◆ **ASSIGNMENT**
Nothing outside the range is wanted. Repeat exactly the lines below from the one with "Plus de 12 000 réparations de" through the one with "Bien souvent, une simple réparation peut vous".
BEGIN EXTRACTED INFORMATION
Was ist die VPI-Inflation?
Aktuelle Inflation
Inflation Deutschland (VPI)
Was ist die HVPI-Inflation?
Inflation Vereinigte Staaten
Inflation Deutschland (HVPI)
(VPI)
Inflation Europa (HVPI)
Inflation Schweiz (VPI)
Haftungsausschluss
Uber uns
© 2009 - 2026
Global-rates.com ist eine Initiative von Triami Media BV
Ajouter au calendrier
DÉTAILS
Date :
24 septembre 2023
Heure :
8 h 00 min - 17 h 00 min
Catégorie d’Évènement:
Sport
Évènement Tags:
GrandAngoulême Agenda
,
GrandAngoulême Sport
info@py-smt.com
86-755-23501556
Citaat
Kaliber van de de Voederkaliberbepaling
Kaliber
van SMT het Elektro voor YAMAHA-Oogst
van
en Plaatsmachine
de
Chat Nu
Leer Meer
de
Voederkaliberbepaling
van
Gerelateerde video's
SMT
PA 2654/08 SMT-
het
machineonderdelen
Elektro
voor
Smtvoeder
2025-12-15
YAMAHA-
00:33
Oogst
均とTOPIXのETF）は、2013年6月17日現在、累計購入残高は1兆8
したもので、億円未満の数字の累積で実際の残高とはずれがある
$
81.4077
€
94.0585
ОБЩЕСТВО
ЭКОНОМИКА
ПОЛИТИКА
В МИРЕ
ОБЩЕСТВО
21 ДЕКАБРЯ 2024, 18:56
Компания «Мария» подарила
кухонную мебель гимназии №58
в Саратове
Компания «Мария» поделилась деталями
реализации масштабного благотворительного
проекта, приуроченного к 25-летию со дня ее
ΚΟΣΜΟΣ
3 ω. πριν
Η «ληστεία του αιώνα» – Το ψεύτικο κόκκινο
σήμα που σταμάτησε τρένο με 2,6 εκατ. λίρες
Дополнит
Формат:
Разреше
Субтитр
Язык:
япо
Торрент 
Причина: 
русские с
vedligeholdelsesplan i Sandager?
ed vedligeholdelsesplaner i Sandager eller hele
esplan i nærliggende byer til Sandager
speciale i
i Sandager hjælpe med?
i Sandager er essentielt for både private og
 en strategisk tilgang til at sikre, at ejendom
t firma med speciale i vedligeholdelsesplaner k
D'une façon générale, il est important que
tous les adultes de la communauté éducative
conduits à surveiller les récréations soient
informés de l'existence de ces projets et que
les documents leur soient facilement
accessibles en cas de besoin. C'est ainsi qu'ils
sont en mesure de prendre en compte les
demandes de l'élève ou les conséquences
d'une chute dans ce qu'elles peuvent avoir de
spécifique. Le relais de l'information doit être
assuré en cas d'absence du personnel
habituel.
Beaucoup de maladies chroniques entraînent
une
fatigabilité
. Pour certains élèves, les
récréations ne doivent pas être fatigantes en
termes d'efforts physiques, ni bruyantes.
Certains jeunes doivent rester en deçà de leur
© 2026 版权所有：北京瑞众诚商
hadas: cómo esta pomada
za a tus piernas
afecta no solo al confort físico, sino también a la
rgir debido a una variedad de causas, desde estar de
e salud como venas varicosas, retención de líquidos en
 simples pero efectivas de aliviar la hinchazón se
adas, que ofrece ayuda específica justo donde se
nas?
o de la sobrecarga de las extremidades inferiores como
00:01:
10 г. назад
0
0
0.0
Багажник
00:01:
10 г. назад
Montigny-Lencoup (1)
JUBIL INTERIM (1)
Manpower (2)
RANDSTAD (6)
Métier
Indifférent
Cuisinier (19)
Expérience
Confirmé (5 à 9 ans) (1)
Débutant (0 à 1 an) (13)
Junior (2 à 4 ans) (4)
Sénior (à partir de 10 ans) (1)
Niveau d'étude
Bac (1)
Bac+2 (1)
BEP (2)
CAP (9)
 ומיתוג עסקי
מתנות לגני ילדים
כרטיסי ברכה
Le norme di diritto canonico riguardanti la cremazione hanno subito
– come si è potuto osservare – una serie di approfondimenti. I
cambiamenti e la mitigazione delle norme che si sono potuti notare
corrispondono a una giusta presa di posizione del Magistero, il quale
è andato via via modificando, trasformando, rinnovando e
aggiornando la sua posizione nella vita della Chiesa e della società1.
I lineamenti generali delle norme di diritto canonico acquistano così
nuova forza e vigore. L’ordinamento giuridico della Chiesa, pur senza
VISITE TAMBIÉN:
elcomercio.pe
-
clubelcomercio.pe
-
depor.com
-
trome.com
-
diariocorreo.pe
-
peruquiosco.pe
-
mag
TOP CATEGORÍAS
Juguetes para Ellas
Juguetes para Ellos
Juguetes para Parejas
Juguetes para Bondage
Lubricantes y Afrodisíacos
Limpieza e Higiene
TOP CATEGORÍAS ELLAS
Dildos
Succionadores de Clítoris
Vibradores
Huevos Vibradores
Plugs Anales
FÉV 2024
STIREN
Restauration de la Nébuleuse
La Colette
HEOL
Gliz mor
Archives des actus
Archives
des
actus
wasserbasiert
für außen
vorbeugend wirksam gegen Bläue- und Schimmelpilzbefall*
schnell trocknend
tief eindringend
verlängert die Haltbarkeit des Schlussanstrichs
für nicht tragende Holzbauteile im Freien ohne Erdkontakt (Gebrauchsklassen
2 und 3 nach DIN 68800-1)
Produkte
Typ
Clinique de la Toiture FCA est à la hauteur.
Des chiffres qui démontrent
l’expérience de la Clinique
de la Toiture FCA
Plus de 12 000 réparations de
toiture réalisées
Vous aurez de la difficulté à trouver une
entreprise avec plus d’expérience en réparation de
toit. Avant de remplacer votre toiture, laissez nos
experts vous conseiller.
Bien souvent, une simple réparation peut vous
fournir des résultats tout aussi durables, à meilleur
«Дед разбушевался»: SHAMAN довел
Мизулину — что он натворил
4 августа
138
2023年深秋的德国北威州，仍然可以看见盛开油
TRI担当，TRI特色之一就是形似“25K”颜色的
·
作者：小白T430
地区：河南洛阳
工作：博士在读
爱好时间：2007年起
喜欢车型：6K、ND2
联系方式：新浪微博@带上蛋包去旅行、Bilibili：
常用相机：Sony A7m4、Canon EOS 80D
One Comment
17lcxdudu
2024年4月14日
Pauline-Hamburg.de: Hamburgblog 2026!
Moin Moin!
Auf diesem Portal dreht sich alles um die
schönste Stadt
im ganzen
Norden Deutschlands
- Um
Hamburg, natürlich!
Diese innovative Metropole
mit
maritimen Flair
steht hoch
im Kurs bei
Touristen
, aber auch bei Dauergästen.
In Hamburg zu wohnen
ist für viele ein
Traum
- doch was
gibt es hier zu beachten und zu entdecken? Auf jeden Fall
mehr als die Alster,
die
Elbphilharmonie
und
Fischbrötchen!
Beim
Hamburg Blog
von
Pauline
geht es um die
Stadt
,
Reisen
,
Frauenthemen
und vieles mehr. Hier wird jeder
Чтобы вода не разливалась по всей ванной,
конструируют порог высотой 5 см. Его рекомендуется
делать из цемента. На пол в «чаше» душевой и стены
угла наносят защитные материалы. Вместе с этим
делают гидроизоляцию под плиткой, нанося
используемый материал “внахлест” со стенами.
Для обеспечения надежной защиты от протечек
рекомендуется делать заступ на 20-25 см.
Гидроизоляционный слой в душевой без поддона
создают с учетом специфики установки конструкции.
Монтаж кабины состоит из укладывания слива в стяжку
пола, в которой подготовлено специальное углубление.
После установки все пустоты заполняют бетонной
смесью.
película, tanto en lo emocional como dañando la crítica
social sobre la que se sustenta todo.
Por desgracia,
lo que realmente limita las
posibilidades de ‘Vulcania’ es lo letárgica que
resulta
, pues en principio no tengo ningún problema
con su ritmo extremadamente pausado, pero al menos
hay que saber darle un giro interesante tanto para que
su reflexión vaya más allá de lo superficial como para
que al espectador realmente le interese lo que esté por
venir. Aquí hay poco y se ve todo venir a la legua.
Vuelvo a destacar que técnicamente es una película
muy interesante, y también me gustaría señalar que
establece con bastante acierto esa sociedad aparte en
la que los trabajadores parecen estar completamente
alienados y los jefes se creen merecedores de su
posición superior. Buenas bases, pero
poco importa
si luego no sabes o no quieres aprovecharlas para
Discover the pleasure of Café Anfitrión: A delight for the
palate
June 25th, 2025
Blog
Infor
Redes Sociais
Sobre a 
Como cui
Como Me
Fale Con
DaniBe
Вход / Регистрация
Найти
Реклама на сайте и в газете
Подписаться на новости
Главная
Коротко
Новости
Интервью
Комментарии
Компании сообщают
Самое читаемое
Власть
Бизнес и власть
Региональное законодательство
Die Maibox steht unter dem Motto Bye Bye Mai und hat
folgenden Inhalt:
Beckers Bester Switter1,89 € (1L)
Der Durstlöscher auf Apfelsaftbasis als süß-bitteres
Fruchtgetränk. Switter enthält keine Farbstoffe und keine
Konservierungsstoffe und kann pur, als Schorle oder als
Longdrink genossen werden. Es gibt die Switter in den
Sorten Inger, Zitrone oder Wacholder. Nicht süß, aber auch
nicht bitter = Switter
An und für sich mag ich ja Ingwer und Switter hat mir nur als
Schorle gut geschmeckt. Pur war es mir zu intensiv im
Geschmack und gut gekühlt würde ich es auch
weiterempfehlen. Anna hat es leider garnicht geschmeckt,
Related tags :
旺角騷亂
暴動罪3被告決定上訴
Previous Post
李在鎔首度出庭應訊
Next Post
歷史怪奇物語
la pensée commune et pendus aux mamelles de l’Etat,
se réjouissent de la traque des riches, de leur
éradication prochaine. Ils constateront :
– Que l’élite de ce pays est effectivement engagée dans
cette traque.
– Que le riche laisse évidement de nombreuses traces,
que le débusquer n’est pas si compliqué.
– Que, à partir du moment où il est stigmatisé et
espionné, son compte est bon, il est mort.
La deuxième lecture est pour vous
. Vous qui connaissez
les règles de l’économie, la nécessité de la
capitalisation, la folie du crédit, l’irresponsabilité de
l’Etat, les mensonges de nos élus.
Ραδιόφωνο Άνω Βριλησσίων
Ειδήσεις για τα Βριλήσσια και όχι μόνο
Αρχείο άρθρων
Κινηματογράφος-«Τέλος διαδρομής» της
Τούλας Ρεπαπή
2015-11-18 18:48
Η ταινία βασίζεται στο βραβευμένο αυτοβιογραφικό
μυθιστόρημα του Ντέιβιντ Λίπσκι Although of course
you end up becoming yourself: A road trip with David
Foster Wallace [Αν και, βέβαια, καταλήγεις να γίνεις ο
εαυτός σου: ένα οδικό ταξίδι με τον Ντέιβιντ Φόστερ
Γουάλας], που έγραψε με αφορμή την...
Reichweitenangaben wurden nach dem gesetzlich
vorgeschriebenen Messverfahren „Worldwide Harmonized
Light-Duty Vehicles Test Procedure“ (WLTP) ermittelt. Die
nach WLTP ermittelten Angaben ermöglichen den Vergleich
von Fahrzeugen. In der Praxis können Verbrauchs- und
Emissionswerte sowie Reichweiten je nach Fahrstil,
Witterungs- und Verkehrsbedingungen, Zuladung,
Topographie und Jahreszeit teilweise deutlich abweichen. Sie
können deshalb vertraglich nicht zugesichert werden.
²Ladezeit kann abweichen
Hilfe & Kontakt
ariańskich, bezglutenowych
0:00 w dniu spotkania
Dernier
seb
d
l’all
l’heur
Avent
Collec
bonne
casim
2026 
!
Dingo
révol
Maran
END EXTRACTED INFORMATION
◆ **RESPONSE TO THIS TASK**
Plus de 12 000 réparations de
toiture réalisées
Vous aurez de la difficulté à trouver une
entreprise avec plus d’expérience en réparation de
toit. Avant de remplacer votre toiture, laissez nos
experts vous conseiller.
Bien souvent, une simple réparation peut vous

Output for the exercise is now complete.